### Exercise goal:
The answer must be every line of the records below that contains the word "statement", copied out.

### Recorded data:
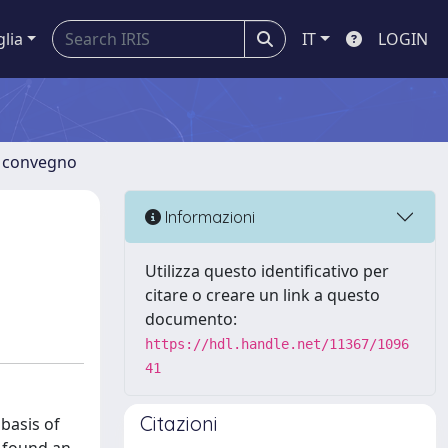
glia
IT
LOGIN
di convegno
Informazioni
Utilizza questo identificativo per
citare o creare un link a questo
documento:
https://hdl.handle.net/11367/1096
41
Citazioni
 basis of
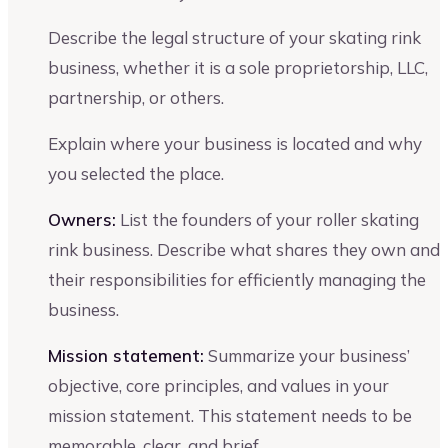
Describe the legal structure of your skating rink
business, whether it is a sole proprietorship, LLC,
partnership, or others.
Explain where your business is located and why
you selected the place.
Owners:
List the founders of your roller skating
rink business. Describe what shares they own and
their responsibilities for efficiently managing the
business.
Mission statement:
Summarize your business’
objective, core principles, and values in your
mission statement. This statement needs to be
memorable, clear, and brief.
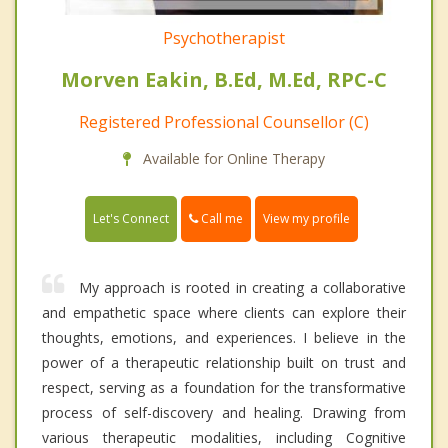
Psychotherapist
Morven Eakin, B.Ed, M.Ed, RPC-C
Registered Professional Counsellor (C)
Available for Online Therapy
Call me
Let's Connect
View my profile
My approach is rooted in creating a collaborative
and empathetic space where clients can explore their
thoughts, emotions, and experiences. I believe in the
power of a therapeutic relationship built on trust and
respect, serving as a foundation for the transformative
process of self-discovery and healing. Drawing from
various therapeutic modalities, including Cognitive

### Answer space:
Mission statement:
mission statement. This statement needs to be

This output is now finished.